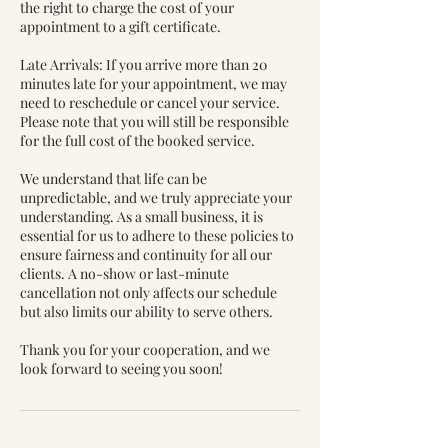
the right to charge the cost of your
appointment to a gift certificate.
Late Arrivals: If you arrive more than 20
minutes late for your appointment, we may
need to reschedule or cancel your service.
Please note that you will still be responsible
for the full cost of the booked service.
We understand that life can be
unpredictable, and we truly appreciate your
understanding. As a small business, it is
essential for us to adhere to these policies to
ensure fairness and continuity for all our
clients. A no-show or last-minute
cancellation not only affects our schedule
but also limits our ability to serve others.
Thank you for your cooperation, and we
look forward to seeing you soon!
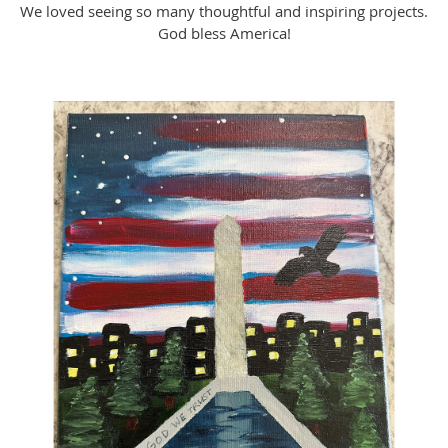
We loved seeing so many thoughtful and inspiring projects.
God bless America!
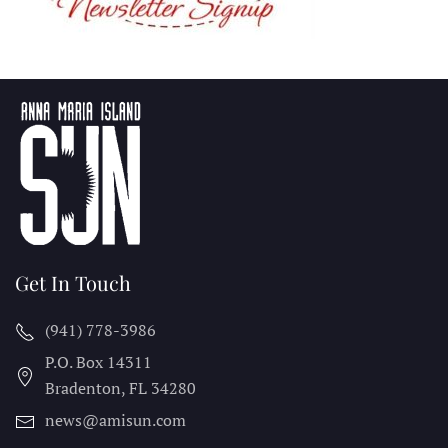
Get In Touch
(941) 778-3986
P.O. Box 14311
Bradenton, FL
34280
news@amisun.com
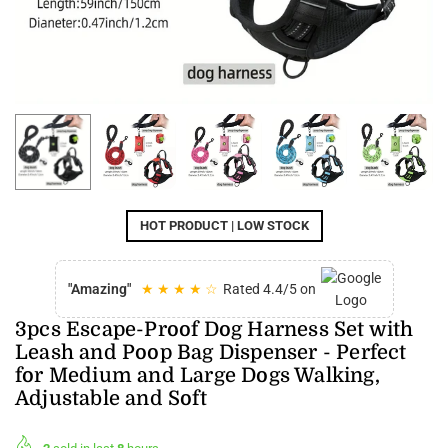
HOT PRODUCT | LOW STOCK
"Amazing"
★ ★ ★ ★ ☆
Rated 4.4/5 on
3pcs Escape-Proof Dog Harness Set with
Leash and Poop Bag Dispenser - Perfect
for Medium and Large Dogs Walking,
Adjustable and Soft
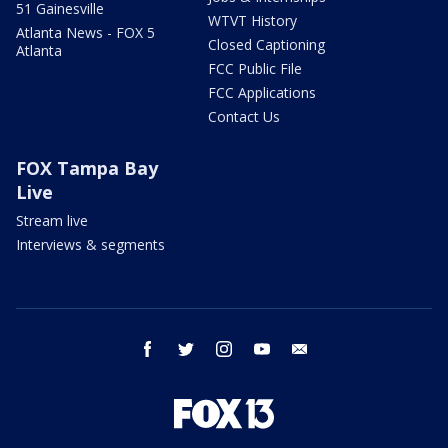
51 Gainesville
WTVT History
Atlanta News - FOX 5
Closed Captioning
Atlanta
FCC Public File
FCC Applications
Contact Us
FOX Tampa Bay
Live
Stream live
Interviews & segments
facebook
twitter
instagram
youtube
email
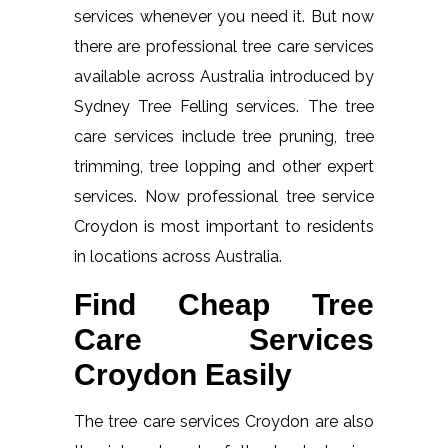
services whenever you need it. But now
there are professional tree care services
available across Australia introduced by
Sydney Tree Felling services. The tree
care services include tree pruning, tree
trimming, tree lopping and other expert
services. Now professional tree service
Croydon is most important to residents
in locations across Australia.
Find Cheap Tree
Care Services
Croydon Easily
The tree care services Croydon are also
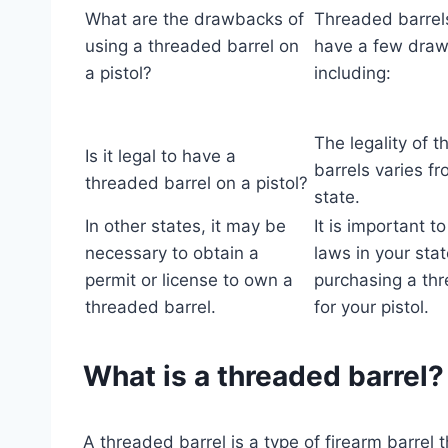
What are the drawbacks of
Threaded barrel
using a threaded barrel on
have a few dra
a pistol?
including:
The legality of 
Is it legal to have a
barrels varies fr
threaded barrel on a pistol?
state.
In other states, it may be
It is important t
necessary to obtain a
laws in your sta
permit or license to own a
purchasing a thr
threaded barrel.
for your pistol.
What is a threaded barrel?
A threaded barrel is a type of firearm barrel t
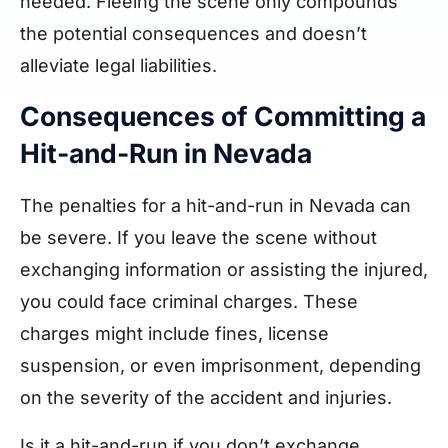
needed. Fleeing the scene only compounds
the potential consequences and doesn’t
alleviate legal liabilities.
Consequences of Committing a
Hit-and-Run in Nevada
The penalties for a hit-and-run in Nevada can
be severe. If you leave the scene without
exchanging information or assisting the injured,
you could face criminal charges. These
charges might include fines, license
suspension, or even imprisonment, depending
on the severity of the accident and injuries.
Is it a hit-and-run if you don’t exchange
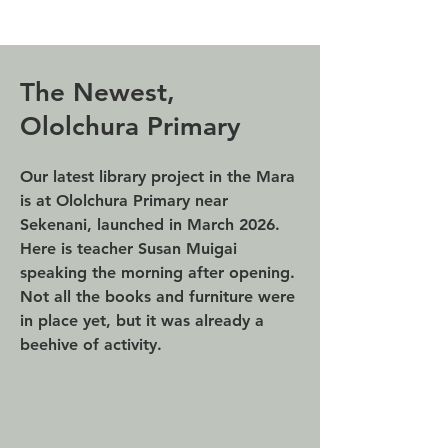
The Newest,
Ololchura Primary
Our latest library project in the Mara
is at Ololchura Primary near
Sekenani, launched in March 2026.
Here is teacher Susan Muigai
speaking the morning after opening.
Not all the books and furniture were
in place yet, but it was already a
beehive of activity.​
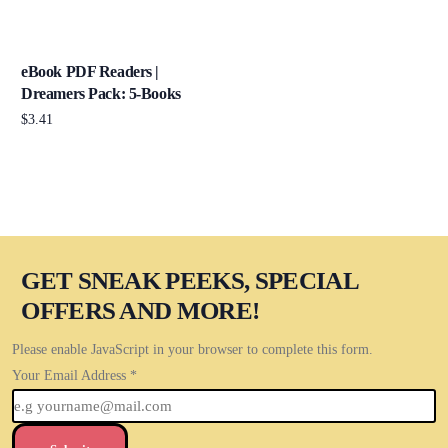
eBook PDF Readers |
Dreamers Pack: 5-Books
$
3.41
Add to cart
GET SNEAK PEEKS, SPECIAL
OFFERS AND MORE!
Please enable JavaScript in your browser to complete this form.
Your Email Address
*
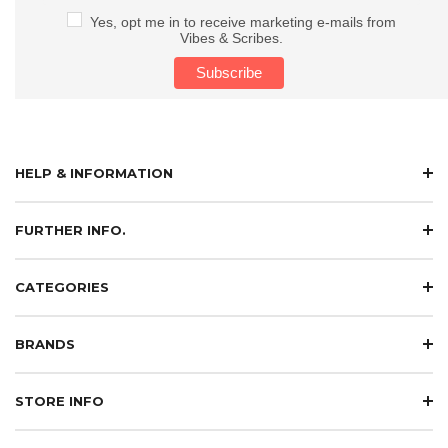
Yes, opt me in to receive marketing e-mails from
Vibes & Scribes.
HELP & INFORMATION
FURTHER INFO.
CATEGORIES
BRANDS
STORE INFO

::::::::

Pull every line containing the word "that" out of the listing.

- **Solution to the exercise**
Please note that you will still be responsible
We understand that life can be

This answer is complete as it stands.